# Moving services from US to Dubai



## ash_ak (Jan 22, 2011)

Hi Forum members,
We are planning to move to dubai in the next couple of months, we currently live in Houston, Tx. I am putting together my things to take and our list is decently big, probably half a 20' foot container. We also have a car which we would like to take if the shipping costs are within reason.

Has anybody used a full service moving companies to fill out an entire container, The way I am thinking is if my car takes up half the space in the container, I can load up the rest with my personal stuff. Dont know if thats even possible but worth a shot.

Any info from your experience would help me make up my mind. Thanks a lot.


----------



## suzeq (Sep 13, 2010)

I have gotten quotes from Miami. There's not that much difference between a full container and a 1/2 container. the advantage to the full container is that you will have quicker delivery. I would be very interested in any additional information.


----------



## Mr Rossi (May 16, 2009)

Forgot bringing your car, there are many affordable options for transport here and if it's your pride and joy then you definitely want to mothball it. Driving standards range from bad to sociopathic and repairs/maintenence can be very hit or miss too, even in the legitimate dealers.


----------



## ccr (Jun 20, 2010)

ash_ak said:


> ...our list is decently big, probably half a 20' foot container...


Big ? 1/2 of a 20-ft container is not even _small_... 

Like MrRossi mentioned, don't bring as cars are (generally) cheaper here. And most cars have the Gulf-specs which give better AC / radiator / oil cooler / etc - very important in 50C/122F weather in the Summer.

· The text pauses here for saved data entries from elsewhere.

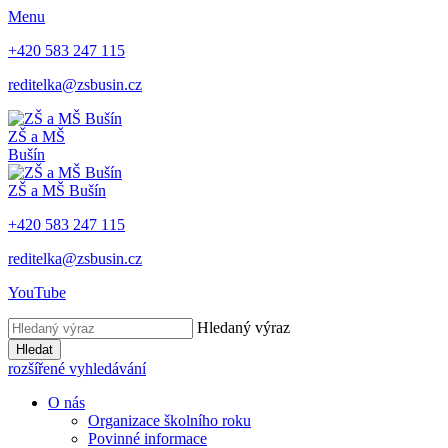
Menu
+420 583 247 115
reditelka@zsbusin.cz
ZŠ a MŠ
Bušín
ZŠ a MŠ Bušín
+420 583 247 115
reditelka@zsbusin.cz
YouTube
Hledaný výraz
Hledat
rozšířené vyhledávání
O nás
Organizace školního roku
Povinné informace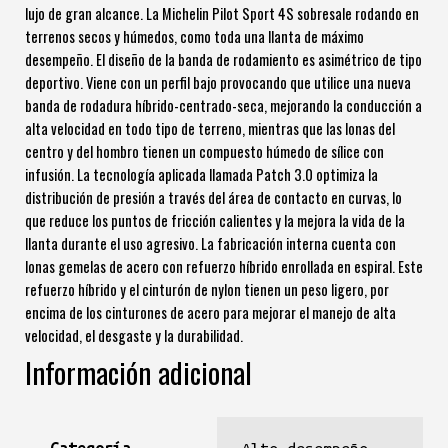
lujo de gran alcance. La Michelin Pilot Sport 4S sobresale rodando en
terrenos secos y húmedos, como toda una llanta de máximo
desempeño. El diseño de la banda de rodamiento es asimétrico de tipo
deportivo. Viene con un perfil bajo provocando que utilice una nueva
banda de rodadura híbrido-centrado-seca, mejorando la conducción a
alta velocidad en todo tipo de terreno, mientras que las lonas del
centro y del hombro tienen un compuesto húmedo de sílice con
infusión. La tecnología aplicada llamada Patch 3.0 optimiza la
distribución de presión a través del área de contacto en curvas, lo
que reduce los puntos de fricción calientes y la mejora la vida de la
llanta durante el uso agresivo. La fabricación interna cuenta con
lonas gemelas de acero con refuerzo híbrido enrollada en espiral. Este
refuerzo híbrido y el cinturón de nylon tienen un peso ligero, por
encima de los cinturones de acero para mejorar el manejo de alta
velocidad, el desgaste y la durabilidad.
Información adicional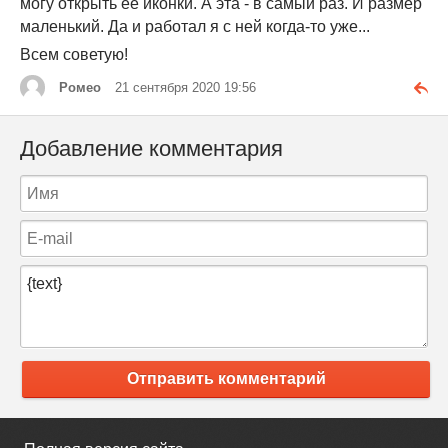
могу открыть её иконки. А эта - в самый раз. И размер
маленький. Да и работал я с ней когда-то уже...
Всем советую!
Ромео
21 сентября 2020 19:56
Добавление комментария
Отправить комментарий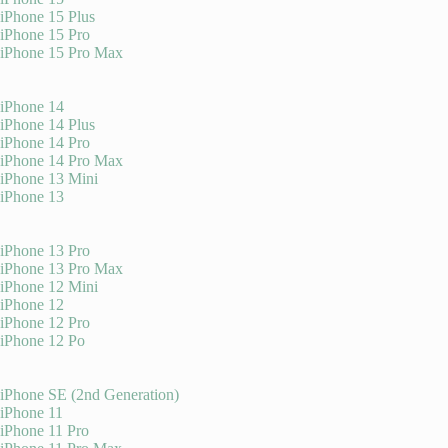
iPhone 15 Plus
iPhone 15 Pro
iPhone 15 Pro Max
iPhone 14
iPhone 14 Plus
iPhone 14 Pro
iPhone 14 Pro Max
iPhone 13 Mini
iPhone 13
iPhone 13 Pro
iPhone 13 Pro Max
iPhone 12 Mini
iPhone 12
iPhone 12 Pro
iPhone 12 Po
iPhone SE (2nd Generation)
iPhone 11
iPhone 11 Pro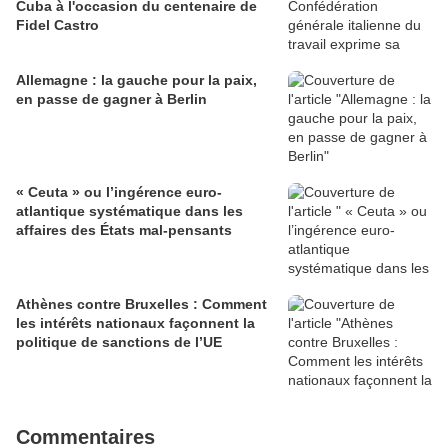
Cuba à l'occasion du centenaire de
Fidel Castro
Allemagne : la gauche pour la paix,
en passe de gagner à Berlin
« Ceuta » ou l’ingérence euro-
atlantique systématique dans les
affaires des États mal-pensants
Athènes contre Bruxelles : Comment
les intérêts nationaux façonnent la
politique de sanctions de l’UE
Commentaires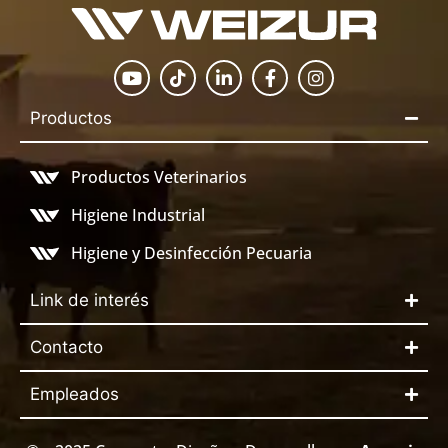
Productos
Productos Veterinarios
Higiene Industrial
Higiene y Desinfección Pecuaria
Link de interés
Contacto
Empleados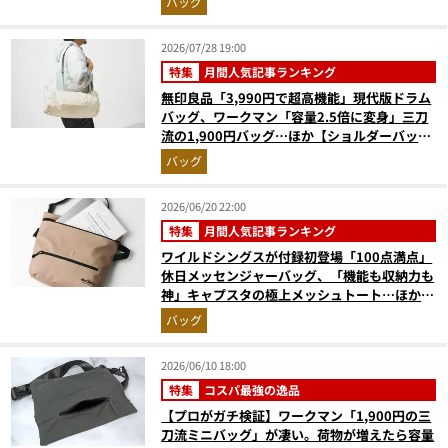
バッグ
版）
2026/07/28 19:00
特集
月間人気記事ランキング
無印良品「3,990円で超高機能」現代版ドラム
バッグ、ワークマン「容量2.5倍に変身」三刀
流の1,900円バッグ…ほか【ショルダーバッグ
の人気記事ランキングベスト3】（2026年6月
バッグ
版）
2026/06/20 22:00
特集
月間人気記事ランキング
ワイルドシングスが付録初登場「100点満点」
休日メッセンジャーバッグ、「機能も収納力も
神」キャプスタの極上メッシュトート…ほか
【付録の人気記事ランキングベスト3】（2026
バッグ
年5月版）
2026/06/10 18:00
特集
コスパ最強の逸品
【プロがガチ検証】ワークマン「1,900円の三
刀流ミニバッグ」が凄い。荷物が増えたら容量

Depending where you live, you might not have adequate protection for your car which will degrade it faster than Houston sun.

Lastly, depending on the manufacturer and model, you might not be able to get service / parts for it here. For example, simple Ford Explorer (big seller in UAE) radiator / bumpers took 2-3 weeks to order.


----------



## ash_ak (Jan 22, 2011)

Thanks guys for the replies, The vehicle is a Lexus Rx330, I saw some Rx330s the last time I was in Dubai, So i thought getting parts/service shouldnt be too much of a hassle. Also, I read somewhere that the Gulf specs are not much different from the Southern US Specs where temperatures do rise up in the summer months, namely the cars are fitted with a bigger radiator, etc.
But i would like to hear from anybody who actually took their vehicle over and want to see what kind of issues they had to face.


----------



## desertdude (Nov 22, 2010)

Don't fret too much, there are tons of US grey market imports on the road here and do just fine. People forget that the US also has similar weather down south and that car are not brought in to be used only in certain states but country wide i.e can't use a New Jersey car in El Paso.

As for a Rx 330, unless you just got it and will loose a big lump to get rid of it, its not worth it. RX's are not very popular here and pretty cheap on the second hand market here so you could always get another one. Also remember the toyota dealers will not touch a car that has not been bought from them or in UAE. AFAIK its only the toyota/lexus douchebags that act like this.

Look up Canadian/cannuck sens recent thread about the process and costs of bringing in a car from N.America.


----------



## cobragb (Mar 15, 2010)

We filled a 20' container five years ago when we moved from the States. The only things we have left is clothing and our golf clubs. If we had it to do over again, that is all we would have shipped. 

We didn't ship our car, but it seemed pretty straight forward. 5% duty, plus a few hassles on this side to get it inspected, registered, etc., before it is allowed on the road.


----------



## suzeq (Sep 13, 2010)

cobragb said:


> We filled a 20' container five years ago when we moved from the States. The only things we have left is clothing and our golf clubs. If we had it to do over again, that is all we would have shipped.
> 
> We didn't ship our car, but it seemed pretty straight forward. 5% duty, plus a few hassles on this side to get it inspected, registered, etc., before it is allowed on the road.


Are you saying that all you would bring was your clothes and golf clubs?
I want to make sure I understand correctly? Maybe I'm having a blonde moment. JK Thanks!
Suze Q


----------



## cobragb (Mar 15, 2010)

suzeq said:


> Are you saying that all you would bring was your clothes and golf clubs?
> I want to make sure I understand correctly? Maybe I'm having a blonde moment. JK Thanks!
> Suze Q


Haha. Correct. We have replaced two bedroom suites, Dining room, living room furniture for half of the container price.


----------



## suzeq (Sep 13, 2010)

cobragb said:


> Haha. Correct. We have replaced two bedroom suites, Dining room, living room furniture for half of the container price.


What about stuff like personal pictures. I'm scanning as fast as i can but can't get it all done. Is there an inxpensive way to ship some very small personal things that you know of? Thanks!


----------



## cobragb (Mar 15, 2010)

Emirates SkyCargo, Aramex, TNT, etc. can all ship large or small boxes to Dubai. And you don't have to wait 6-8 weeks for the ship to arrive.


----------